1. Le groupe X-Crise et la montée en puissance de la technocratie

Suivant la Première Guerre mondiale, la France fait l’expérience d’une succession de

crises économiques : d’abord, une crise de reconversion économique en 1920 (Niveau et

Crozet, 2010, p. 264‑267) ; puis, une crise monétaire en 1926 (Kuisel, 1984, p. 136) ; ensuite

la crise de 1929 et ses suites en Europe. Ces crises ont fragilisé le système politique, en

particulier dans la gestion des politiques économiques car « avant 1914 prédominait […] une

conception ultra-libérale de l’État, s’interdisant toute intervention macroéconomique »

(Desrosières, 2010, p. 196).
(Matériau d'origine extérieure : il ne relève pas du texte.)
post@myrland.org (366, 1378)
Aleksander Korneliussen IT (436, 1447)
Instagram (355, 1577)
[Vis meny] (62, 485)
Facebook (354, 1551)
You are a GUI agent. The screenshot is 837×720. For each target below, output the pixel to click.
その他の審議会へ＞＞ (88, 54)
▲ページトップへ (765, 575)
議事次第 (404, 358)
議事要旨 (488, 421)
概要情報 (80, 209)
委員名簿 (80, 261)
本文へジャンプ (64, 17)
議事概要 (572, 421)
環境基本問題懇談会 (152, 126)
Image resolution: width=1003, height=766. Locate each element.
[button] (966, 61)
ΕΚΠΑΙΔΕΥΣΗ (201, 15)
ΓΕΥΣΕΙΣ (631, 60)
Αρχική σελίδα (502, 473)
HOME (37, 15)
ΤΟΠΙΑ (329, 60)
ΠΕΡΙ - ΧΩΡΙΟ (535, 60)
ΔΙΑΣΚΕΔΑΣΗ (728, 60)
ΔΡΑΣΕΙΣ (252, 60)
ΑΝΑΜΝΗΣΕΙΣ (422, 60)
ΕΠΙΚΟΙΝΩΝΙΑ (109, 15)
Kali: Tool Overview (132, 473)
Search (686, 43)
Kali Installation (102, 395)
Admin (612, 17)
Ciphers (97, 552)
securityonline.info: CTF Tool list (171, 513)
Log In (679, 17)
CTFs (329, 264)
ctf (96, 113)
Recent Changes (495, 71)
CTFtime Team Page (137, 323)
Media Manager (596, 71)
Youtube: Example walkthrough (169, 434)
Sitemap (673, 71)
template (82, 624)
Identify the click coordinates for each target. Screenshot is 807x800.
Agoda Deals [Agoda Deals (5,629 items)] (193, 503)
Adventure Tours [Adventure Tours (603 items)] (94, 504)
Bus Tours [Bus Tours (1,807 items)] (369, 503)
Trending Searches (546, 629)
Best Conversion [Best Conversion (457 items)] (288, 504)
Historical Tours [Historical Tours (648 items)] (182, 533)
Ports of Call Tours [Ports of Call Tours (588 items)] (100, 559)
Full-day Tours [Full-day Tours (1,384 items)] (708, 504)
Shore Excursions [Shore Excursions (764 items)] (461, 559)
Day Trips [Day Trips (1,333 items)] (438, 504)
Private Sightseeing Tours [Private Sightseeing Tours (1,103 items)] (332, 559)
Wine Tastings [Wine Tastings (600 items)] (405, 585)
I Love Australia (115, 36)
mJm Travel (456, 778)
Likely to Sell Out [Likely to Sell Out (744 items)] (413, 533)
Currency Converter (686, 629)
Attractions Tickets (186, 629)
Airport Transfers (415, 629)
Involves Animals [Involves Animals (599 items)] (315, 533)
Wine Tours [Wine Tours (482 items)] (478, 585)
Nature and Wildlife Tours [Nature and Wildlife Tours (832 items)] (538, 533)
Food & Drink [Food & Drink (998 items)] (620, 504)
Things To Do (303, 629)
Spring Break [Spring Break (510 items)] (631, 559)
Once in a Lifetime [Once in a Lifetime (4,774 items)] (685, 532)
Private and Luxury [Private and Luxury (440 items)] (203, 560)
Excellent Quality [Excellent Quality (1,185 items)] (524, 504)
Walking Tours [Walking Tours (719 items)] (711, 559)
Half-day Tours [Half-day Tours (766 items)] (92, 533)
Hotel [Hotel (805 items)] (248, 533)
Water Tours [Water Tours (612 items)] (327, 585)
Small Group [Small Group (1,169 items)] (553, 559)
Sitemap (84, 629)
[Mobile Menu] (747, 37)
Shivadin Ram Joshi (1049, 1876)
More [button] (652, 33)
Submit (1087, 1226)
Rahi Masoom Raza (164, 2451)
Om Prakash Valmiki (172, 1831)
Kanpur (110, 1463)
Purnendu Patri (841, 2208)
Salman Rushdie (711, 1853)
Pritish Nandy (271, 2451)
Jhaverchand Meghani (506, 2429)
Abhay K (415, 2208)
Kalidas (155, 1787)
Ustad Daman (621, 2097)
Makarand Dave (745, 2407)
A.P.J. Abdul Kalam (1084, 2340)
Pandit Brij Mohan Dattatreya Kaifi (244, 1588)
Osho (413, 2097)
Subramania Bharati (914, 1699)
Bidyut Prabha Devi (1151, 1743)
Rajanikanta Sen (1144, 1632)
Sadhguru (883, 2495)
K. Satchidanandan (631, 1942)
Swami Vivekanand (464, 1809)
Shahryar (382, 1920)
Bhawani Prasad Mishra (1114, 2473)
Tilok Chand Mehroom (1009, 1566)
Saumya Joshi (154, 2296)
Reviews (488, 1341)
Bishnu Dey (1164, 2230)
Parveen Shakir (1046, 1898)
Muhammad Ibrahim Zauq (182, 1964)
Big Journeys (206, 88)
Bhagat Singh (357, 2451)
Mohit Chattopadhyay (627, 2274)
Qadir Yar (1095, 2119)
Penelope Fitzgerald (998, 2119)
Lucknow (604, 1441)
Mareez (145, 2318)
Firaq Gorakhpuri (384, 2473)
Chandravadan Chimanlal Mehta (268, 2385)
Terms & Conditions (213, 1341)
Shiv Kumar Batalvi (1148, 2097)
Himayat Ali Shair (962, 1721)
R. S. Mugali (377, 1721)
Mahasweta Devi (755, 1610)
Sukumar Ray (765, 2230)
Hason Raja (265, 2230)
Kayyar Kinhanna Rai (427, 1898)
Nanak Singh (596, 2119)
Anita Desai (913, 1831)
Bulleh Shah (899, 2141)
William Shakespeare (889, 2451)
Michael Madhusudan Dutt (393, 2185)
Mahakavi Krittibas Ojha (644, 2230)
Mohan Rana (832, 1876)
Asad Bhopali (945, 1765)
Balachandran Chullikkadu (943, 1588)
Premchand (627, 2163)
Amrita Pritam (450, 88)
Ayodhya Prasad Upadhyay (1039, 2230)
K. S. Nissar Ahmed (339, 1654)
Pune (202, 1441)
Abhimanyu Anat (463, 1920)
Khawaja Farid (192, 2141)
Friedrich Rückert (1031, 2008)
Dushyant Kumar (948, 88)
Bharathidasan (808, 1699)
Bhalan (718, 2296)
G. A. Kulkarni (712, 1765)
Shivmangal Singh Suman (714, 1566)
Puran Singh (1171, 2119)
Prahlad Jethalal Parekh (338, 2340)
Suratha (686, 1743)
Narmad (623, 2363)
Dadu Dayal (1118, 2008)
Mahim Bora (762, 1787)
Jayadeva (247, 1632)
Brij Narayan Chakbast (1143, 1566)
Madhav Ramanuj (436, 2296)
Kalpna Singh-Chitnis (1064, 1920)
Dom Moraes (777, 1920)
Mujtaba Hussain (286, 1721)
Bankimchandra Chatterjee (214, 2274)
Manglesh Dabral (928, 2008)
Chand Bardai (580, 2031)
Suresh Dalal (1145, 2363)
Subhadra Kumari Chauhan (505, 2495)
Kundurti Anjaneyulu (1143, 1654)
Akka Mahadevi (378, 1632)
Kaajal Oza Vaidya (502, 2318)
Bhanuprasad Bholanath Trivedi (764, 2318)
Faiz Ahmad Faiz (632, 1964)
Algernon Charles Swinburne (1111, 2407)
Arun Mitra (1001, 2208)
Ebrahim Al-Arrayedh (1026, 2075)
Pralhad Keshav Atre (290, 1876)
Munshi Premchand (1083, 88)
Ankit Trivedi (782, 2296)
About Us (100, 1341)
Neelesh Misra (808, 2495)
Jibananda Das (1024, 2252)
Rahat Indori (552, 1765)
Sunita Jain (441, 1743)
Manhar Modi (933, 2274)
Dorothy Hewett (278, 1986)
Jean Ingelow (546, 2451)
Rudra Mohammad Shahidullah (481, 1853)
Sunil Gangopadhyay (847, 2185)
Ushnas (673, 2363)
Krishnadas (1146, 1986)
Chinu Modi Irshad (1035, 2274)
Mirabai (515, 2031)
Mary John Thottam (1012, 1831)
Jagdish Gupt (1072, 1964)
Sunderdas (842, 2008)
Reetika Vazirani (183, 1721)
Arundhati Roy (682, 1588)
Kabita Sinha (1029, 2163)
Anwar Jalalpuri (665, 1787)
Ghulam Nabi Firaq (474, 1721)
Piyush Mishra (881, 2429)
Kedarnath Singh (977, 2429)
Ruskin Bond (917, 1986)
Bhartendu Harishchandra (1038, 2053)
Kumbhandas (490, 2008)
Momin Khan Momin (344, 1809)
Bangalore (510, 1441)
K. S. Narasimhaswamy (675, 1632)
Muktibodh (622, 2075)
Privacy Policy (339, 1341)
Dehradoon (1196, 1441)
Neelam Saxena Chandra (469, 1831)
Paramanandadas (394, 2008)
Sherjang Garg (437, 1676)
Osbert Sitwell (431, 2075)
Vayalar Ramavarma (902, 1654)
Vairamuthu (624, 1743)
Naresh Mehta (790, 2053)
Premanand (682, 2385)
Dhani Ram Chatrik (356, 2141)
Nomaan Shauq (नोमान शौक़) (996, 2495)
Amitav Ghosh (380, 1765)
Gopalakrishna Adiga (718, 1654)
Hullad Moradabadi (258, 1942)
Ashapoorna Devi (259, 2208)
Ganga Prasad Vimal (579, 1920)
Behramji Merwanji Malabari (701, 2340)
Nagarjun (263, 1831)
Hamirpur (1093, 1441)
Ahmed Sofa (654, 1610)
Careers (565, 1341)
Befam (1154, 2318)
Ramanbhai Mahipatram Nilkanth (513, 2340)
Il découlait de cette situation un rejet de la classe dirigeante, tant

des hommes politiques que les hauts fonctionnaires, et une mise en cause de leurs

compétences. La pensée technocratique est une réponse au rejet des élites aux pouvoirs en

cherchant à combler les carences de ces dernières. Pour cela, il fallait remplacer leurs compétences juridiques initiales par les compétences techniques des ingénieurs. C’est ce que souligne un membre d’X-Crise, Louis Kahn lors d’une intervention en 1933 au sein du groupe :

« la plupart des hommes qui sont aux affaires aujourd'hui sont, pour des raisons historiques parfaitement valables, de formation juridique. Or, il y a entre l'esprit juridique et l'esprit technique une antinomie qui nous surprend et parfois nous désespère. Elle tient foncièrement à ce que l'esprit juridique, commentateur d'un texte, […] est tourné vers le passé. Au contraire, l'esprit technique, constructeur d'ouvrages, est tourné vers l'avenir. Parce que l'esprit juridique ne comprend pas l'esprit technique, il est tenté de se réfugier dans des solutions d'opportunisme, solutions moyennes, ou de juste milieu ou enfin de médiocrité, trois mots étymologiquement voisins et presque synonymes » (cité par Armatte, 2001).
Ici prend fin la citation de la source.